The primary airport for the Virginia Peninsula is the Newport News/Williamsburg International Airport in Newport News, a twenty-minute drive from Williamsburg.[65] Norfolk International Airport and Richmond International Airport also serve passengers from the city. Amtrak serves Williamsburg with three trains a day stopping at the Amtrak Station. The line runs west along the Virginia Peninsula to Richmond and points beyond. A high-speed rail connection at Richmond to both the Northeast Corridor and the Southeast High Speed Rail Corridor are also under study.[66] Intercity bus services are provided by Greyhound.

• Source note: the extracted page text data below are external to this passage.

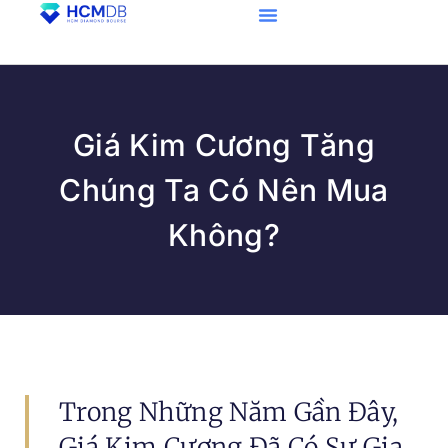
Giá Kim Cương Tăng
Chúng Ta Có Nên Mua
Không?
Trong Những Năm Gần Đây,
Giá Kim Cương Đã Có Sự Gia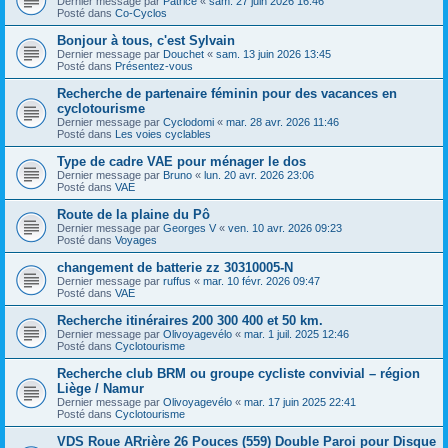
Dernier message par
Patrice
«
sam. 27 juin 2026 16:46
Posté dans
Co-Cyclos
Bonjour à tous, c'est Sylvain
Dernier message par
Douchet
«
sam. 13 juin 2026 13:45
Posté dans
Présentez-vous
Recherche de partenaire féminin pour des vacances en
cyclotourisme
Dernier message par
Cyclodomi
«
mar. 28 avr. 2026 11:46
Posté dans
Les voies cyclables
Type de cadre VAE pour ménager le dos
Dernier message par
Bruno
«
lun. 20 avr. 2026 23:06
Posté dans
VAE
Route de la plaine du Pô
Dernier message par
Georges V
«
ven. 10 avr. 2026 09:23
Posté dans
Voyages
changement de batterie zz 30310005-N
Dernier message par
ruffus
«
mar. 10 févr. 2026 09:47
Posté dans
VAE
Recherche itinéraires 200 300 400 et 50 km.
Dernier message par
Olivoyagevélo
«
mar. 1 juil. 2025 12:46
Posté dans
Cyclotourisme
Recherche club BRM ou groupe cycliste convivial – région
Liège / Namur
Dernier message par
Olivoyagevélo
«
mar. 17 juin 2025 22:41
Posté dans
Cyclotourisme
VDS Roue ARrière 26 Pouces (559) Double Paroi pour Disque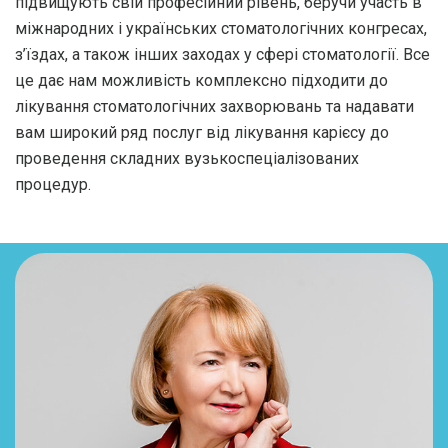
підвищують свій професійний рівень, беручи участь в
міжнародних і українських стоматологічних конгресах,
з’їздах, а також інших заходах у сфері стоматології. Все
це дає нам можливість комплексно підходити до
лікування стоматологічних захворювань та надавати
вам широкий ряд послуг від лікування карієсу до
проведення складних вузькоспеціалізованих
процедур.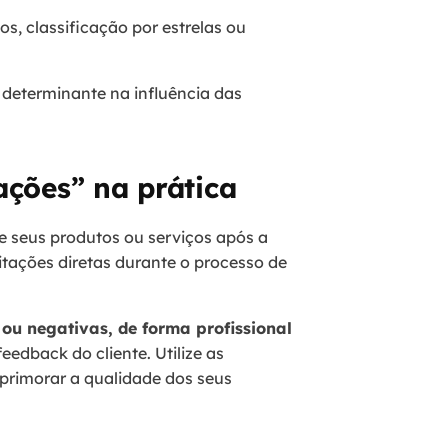
s, classificação por estrelas ou
determinante na influência das
ações” na prática
e seus produtos ou serviços após a
citações diretas durante o processo de
ou negativas, de forma profissional
eedback do cliente. Utilize as
aprimorar a qualidade dos seus
viços.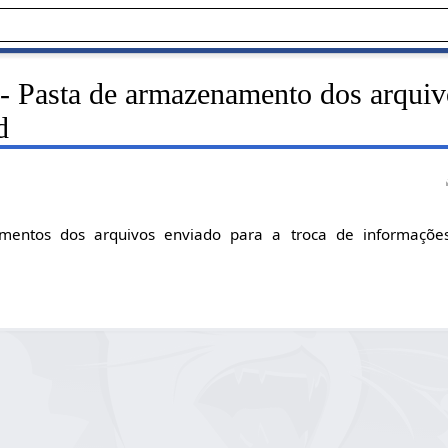
- Pasta de armazenamento dos arquiv
d
mentos dos arquivos enviado para a troca de informações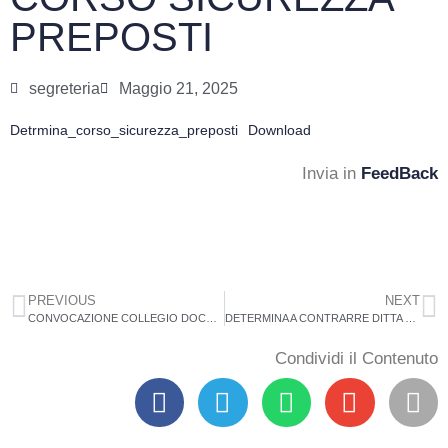
PREPOSTI
segreteria
Maggio 21, 2025
Detrmina_corso_sicurezza_preposti
Download
Invia in
FeedBack
PREVIOUS
NEXT
CONVOCAZIONE COLLEGIO DOCENTI
DETERMINA A CONTRARRE DITTA SIMONETTA
Condividi il Contenuto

Waller Mill Reservoir is the main water source for Williamsburg. A 350-acre lake holding 1.5 billion gallons of water, it has been in operation since 1945. The City owns a large percentage of the surrounding watershed. During drought, this source may be supplemented by groundwater from a well at Waller Mill and from raw (untreated) water from Newport News Waterworks under a long-term agreement.[67]
The City provides wastewater services for residents and transports wastewater to the regional Hampton Roads Sanitation District treatment plants.[68]